▸ DATA:
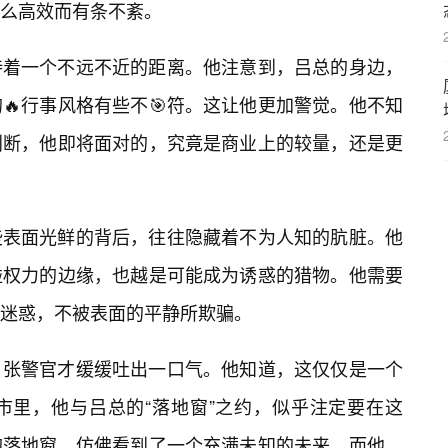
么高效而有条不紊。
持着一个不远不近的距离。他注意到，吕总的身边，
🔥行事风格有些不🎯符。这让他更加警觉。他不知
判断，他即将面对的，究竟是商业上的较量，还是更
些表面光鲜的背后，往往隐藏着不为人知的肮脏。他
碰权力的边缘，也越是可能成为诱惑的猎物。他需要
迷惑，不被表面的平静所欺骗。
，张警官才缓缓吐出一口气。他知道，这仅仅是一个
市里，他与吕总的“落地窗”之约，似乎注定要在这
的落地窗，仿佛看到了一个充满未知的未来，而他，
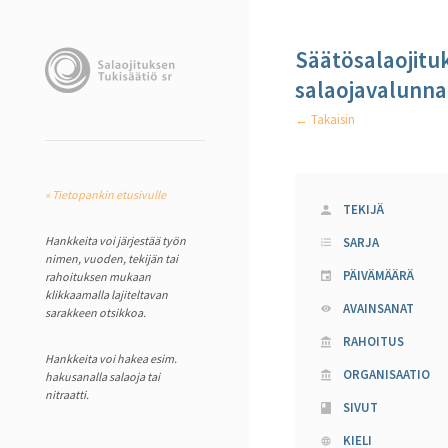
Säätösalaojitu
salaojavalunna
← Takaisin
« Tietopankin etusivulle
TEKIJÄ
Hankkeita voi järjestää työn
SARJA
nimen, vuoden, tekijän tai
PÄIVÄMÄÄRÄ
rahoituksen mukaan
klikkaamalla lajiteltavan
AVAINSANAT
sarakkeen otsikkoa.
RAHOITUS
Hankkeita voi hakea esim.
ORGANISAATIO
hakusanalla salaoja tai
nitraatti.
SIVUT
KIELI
==
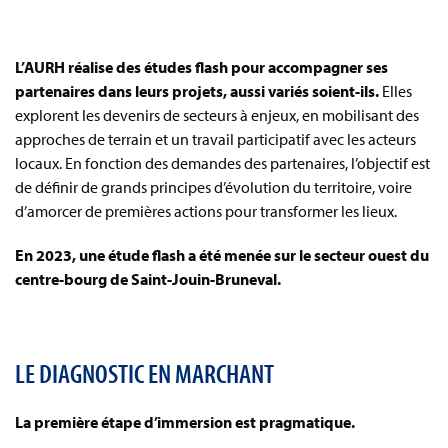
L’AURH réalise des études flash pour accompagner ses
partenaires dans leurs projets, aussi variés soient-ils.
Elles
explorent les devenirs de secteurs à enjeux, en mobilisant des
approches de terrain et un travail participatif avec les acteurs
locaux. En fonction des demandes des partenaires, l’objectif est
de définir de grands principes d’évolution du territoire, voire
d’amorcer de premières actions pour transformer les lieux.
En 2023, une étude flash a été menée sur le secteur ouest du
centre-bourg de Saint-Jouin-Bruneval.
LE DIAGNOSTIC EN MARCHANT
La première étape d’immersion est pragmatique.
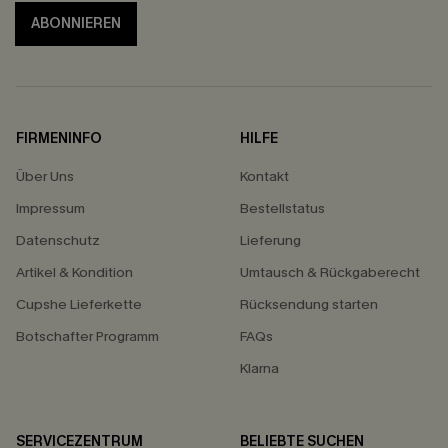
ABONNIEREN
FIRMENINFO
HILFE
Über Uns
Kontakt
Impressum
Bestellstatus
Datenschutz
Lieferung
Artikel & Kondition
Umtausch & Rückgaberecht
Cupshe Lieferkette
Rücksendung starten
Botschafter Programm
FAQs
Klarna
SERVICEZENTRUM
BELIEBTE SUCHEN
==
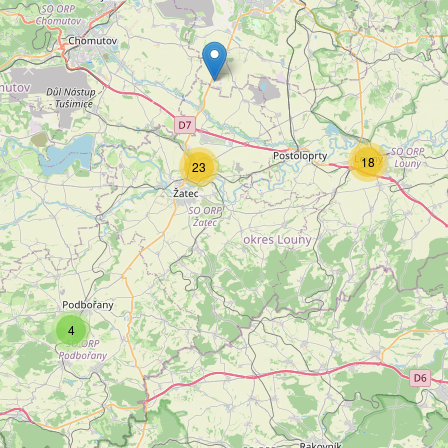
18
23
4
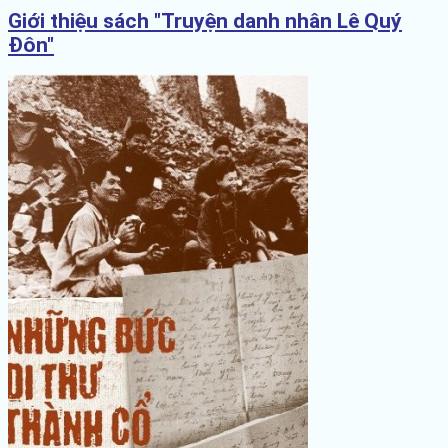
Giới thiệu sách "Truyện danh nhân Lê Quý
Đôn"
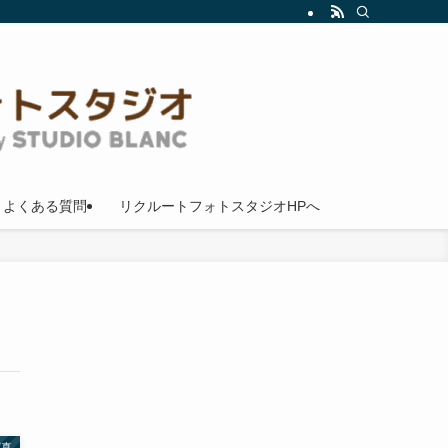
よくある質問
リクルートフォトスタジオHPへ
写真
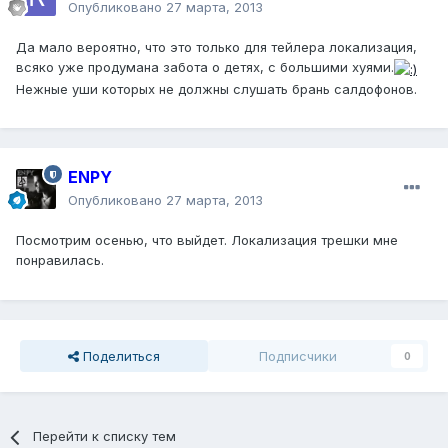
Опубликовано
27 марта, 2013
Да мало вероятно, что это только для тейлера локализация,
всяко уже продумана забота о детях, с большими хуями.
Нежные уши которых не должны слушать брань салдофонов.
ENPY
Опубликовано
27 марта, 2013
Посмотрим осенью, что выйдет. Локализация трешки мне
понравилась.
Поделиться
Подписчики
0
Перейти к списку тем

▸ EXERCISE DESCRIPTION:
Among the lines above, which hold the word "partenaires"? Report each one.

▸ WORKED SOLUTION:
partenaires dans leurs projets, aussi variés soient-ils.
locaux. En fonction des demandes des partenaires, l’objectif est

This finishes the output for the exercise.